# What you will do
Every line in the records below with the string "predadores" needs to be copied out.

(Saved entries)
+++++

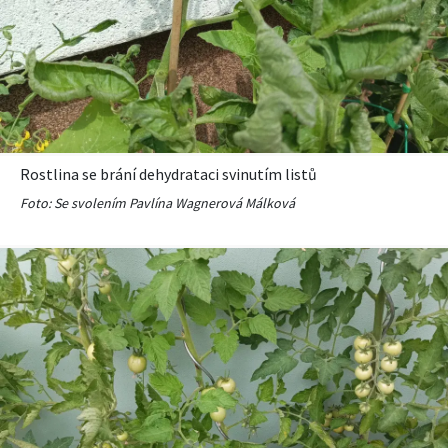
Rostlina se brání dehydrataci svinutím listů
Foto: Se svolením Pavlína Wagnerová Málková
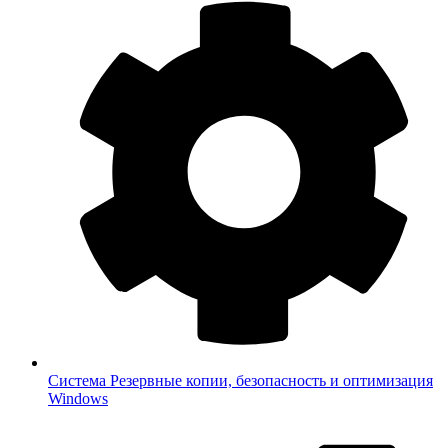
Система
Резервные копии, безопасность и оптимизация
Windows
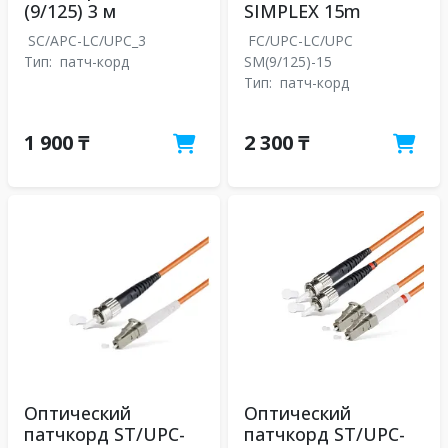
(9/125) 3 м
SIMPLEX 15m
SC/APC-LC/UPC_3
FC/UPC-LC/UPC
Тип:
патч-корд
SM(9/125)-15
Тип:
патч-корд
1 900 ₸
2 300 ₸
Оптический
Оптический
патчкорд ST/UPC-
патчкорд ST/UPC-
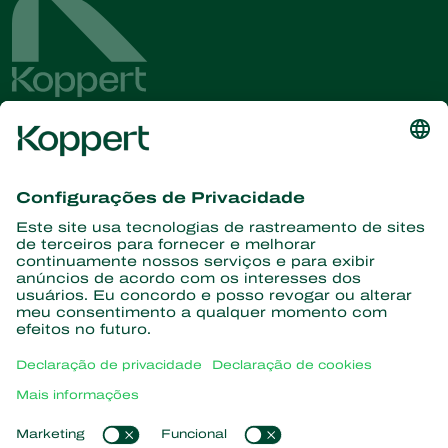
Conheça as últimas notícias e
informações
Assine aqui
Parceiros com a natureza
Ácaros predadores
Sobre a Koppert
Insetos predadores
Vespas Parasitoides
Sobre a Koppert
Nematoides benéficos
Links de Interesse
Centro de informações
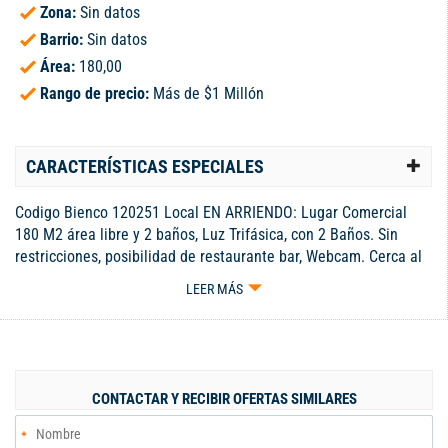
Zona:
Sin datos
Barrio:
Sin datos
Área:
180,00
Rango de precio:
Más de $1 Millón
CARACTERÍSTICAS ESPECIALES
Codigo Bienco 120251 Local EN ARRIENDO: Lugar Comercial
180 M2 área libre y 2 baños, Luz Trifásica, con 2 Baños. Sin
restricciones, posibilidad de restaurante bar, Webcam. Cerca al
centro Comercial Titan Plaza, puntos de acceso de servicio
LEER MÁS
público , la mejor opción para iniciar tu emprendimiento o
colocar una nueva sede para tu marca. Código interno: 120251
CONTACTAR Y RECIBIR OFERTAS SIMILARES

+++++

# Solution for this exercise
Ácaros predadores
Insetos predadores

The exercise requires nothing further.